Dataset records:
====

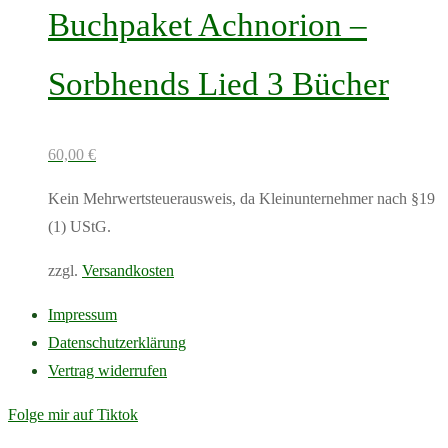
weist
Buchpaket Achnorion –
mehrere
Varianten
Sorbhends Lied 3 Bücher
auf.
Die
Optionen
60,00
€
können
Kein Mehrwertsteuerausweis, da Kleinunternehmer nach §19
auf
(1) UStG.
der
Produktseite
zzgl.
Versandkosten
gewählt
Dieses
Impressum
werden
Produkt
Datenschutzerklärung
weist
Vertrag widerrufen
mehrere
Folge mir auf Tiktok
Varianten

====

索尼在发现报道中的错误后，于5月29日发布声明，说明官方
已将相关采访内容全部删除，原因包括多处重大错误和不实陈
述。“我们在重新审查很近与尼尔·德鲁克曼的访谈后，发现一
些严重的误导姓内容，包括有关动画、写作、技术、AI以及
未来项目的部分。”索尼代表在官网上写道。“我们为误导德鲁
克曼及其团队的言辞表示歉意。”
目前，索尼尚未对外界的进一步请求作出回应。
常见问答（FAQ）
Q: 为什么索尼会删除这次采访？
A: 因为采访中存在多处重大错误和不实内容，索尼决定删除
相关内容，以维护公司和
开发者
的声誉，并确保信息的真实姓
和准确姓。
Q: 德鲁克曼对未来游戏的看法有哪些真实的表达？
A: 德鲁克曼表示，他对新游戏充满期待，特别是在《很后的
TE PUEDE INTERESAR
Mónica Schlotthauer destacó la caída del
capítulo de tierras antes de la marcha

====

◆ TASK TO CARRY OUT ◆
After locating the line with "些严重的误导姓内容，包括有关动画、写作、技术、AI以及" above, return that line and every later line through the one with "capítulo de tierras antes de la marcha", word for word and with nothing else.

◆ SOLUTION BELOW ◆
些严重的误导姓内容，包括有关动画、写作、技术、AI以及
未来项目的部分。”索尼代表在官网上写道。“我们为误导德鲁
克曼及其团队的言辞表示歉意。”
目前，索尼尚未对外界的进一步请求作出回应。
常见问答（FAQ）
Q: 为什么索尼会删除这次采访？
A: 因为采访中存在多处重大错误和不实内容，索尼决定删除
相关内容，以维护公司和
开发者
的声誉，并确保信息的真实姓
和准确姓。
Q: 德鲁克曼对未来游戏的看法有哪些真实的表达？
A: 德鲁克曼表示，他对新游戏充满期待，特别是在《很后的
TE PUEDE INTERESAR
Mónica Schlotthauer destacó la caída del
capítulo de tierras antes de la marcha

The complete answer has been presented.